Eu queria ter coragem de dizer a Erika tudo o que já sabia. Já pensou alguma vez na vida: "Nossa, como deve ser bom saber a data da minha própria morte; pode parecer bom, mas não é. Primeiro você se sente ansioso, não de um jeito bom, você se pergunta se vai doer, como vai ser, se você vai apenas para debaixo da terra, é uma agonia sem fim que você sabe que vai acabar em breve.
Para os corajosos, aqueles que não tem medo nem da morte, deve ser muito fácil passar por algo assim. Mas eu não sou corajosa, nem de longe.
Tinha um dever a ser cumprido, e por mais dolorido que meu peito estivesse sabia que seria muito pior se não cumprisse. Bati na porta duas vezes e esperei que fosse aberta.
- Quincy?
Utah perguntou como se estivesse surpreso, eu entrei sem dizer nada, apenas fiz um gesto para que fechasse a porta.
- O que faz aqui? Não é permitido que você, Bryce ou Erika subam aqui e sabe disso.
- Vai mesmo reclamar? É importante, não ligo se estiver escondendo um cadáver por aqui.- Respondi, ele suspirou e puxou uma cadeira para que eu me sentasse.
- Quanto cavalheirismo.- Ironizei.
- O que pode ser tão importante para fazer você vir aqui? Nós dois sabemos que me vê como um monstro.
Tomei fôlego, mal tinha coragem de falar e parecia que ia começar a tremer ou suar frio, mas me controlei.
- É, o que tenho para te falar não muda tudo o que você já fez, mas isso não vem ao caso. O que interessa de verdade é que algo muito ruim vai acontecer.
- Do que está falando?
- Eu menti para todo mundo, não sou humana, eu sou maníaca.- Ele ficou me encarando como se estivesse assustado, mesmo que não tivesse motivo algum para estar.
- Impossível, por que seus olhos não são verdes?
- Não seja ignorante, deveria saber que alguns de nós não desenvolvem a cor nos olhos.

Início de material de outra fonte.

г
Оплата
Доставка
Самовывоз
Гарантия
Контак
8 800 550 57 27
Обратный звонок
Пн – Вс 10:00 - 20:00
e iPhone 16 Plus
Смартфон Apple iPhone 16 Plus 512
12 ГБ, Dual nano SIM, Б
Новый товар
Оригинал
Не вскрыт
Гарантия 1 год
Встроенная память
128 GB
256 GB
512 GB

- Que se dane, por que acha que isso me interessa?
- Me deixa continuar?
Ele ficou quieto, mas depois de um tempo assentiu.
- Eu não sei o que aconteceu comigo, mas eu desenvolvi um tipo de habilidade um pouco fora do comum...não sei como mas eu sinto quando coisas ruins podem acontecer, já pensei em falar com Emmett mas resolvi manter em segredo. A questão é que...eu sinto que logo algo muito ruim vai acontecer, não comigo, com todos nós.
- Como assim Quincy?
- Erika será a mais atingida, só quero pedir a você que faça o que for preciso para que ela se lembre de quem realmente é.

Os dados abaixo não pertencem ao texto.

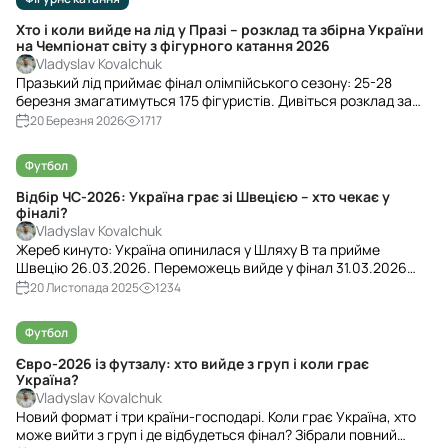
Хто і коли вийде на лід у Празі – розклад та збірна України
на Чемпіонат світу з фігурного катання 2026
Vladyslav Kovalchuk
Празький лід приймає фінал олімпійського сезону: 25-28
березня змагатимуться 175 фігуристів. Дивіться розклад за
київським часом і повний склад збірної України – коли
20 Березня 2026
1717
виходять Марсак, Голіченко/Даренський та танцювальні
дуети.
Футбол
Відбір ЧС-2026: Україна грає зі Швецією – хто чекає у
фіналі?
Vladyslav Kovalchuk
Жереб кинуто: Україна опинилася у Шляху B та прийме
Швецію 26.03.2026. Переможець вийде у фінал 31.03.2026
проти Польща – Албанія. Повний розклад плей-оф і статус
20 Листопада 2025
1234
відбору ЧС-2026 – далі.
Футбол
Євро-2026 із футзалу: хто вийде з груп і коли грає
Україна?
Vladyslav Kovalchuk
Новий формат і три країни-господарі. Коли грає Україна, хто
може вийти з груп і де відбудеться фінал? Зібрали повний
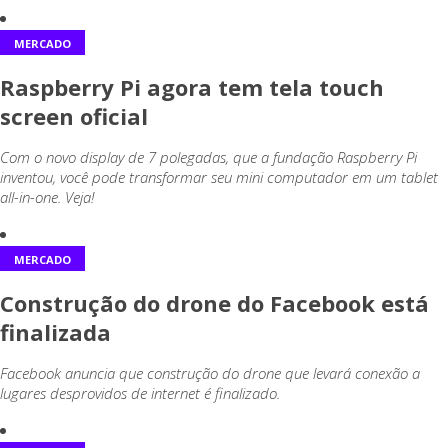
MERCADO
Raspberry Pi agora tem tela touch
screen oficial
Com o novo display de 7 polegadas, que a fundação Raspberry Pi
inventou, você pode transformar seu mini computador em um tablet
all-in-one. Veja!
MERCADO
Construção do drone do Facebook está
finalizada
Facebook anuncia que construção do drone que levará conexão a
lugares desprovidos de internet é finalizado.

- Falando assim até parece que você vai embora.- Ele ainda tentava acreditar no que eu estava dizendo, então ele parou, pensou e finalmente voltou a olhar para mim.

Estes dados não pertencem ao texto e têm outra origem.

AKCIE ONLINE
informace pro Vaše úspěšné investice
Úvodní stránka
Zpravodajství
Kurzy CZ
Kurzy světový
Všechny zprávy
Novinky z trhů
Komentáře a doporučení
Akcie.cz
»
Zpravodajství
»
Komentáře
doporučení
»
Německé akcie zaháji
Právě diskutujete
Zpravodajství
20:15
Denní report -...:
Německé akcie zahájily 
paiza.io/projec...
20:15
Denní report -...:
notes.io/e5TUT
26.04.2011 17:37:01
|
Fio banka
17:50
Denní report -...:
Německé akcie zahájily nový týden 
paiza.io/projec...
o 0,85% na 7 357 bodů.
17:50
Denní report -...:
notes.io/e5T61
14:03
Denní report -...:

- É, eu vou embora Utah.- Afirmei, ele balançou a cabeça negativamente.
- Você vai morrer?- Ele perguntou, apenas baixei o olhar para que entendesse.- Não vou deixar isso acontecer, de jeito nenhum, eu vou cuidar de você Quinn.
- Nada que faça vai impedir, não dá para fugir disso.
- Quinn, me escuta...
- Você não entendeu? Eu confio em você para fazer o que eu pedi, só isso.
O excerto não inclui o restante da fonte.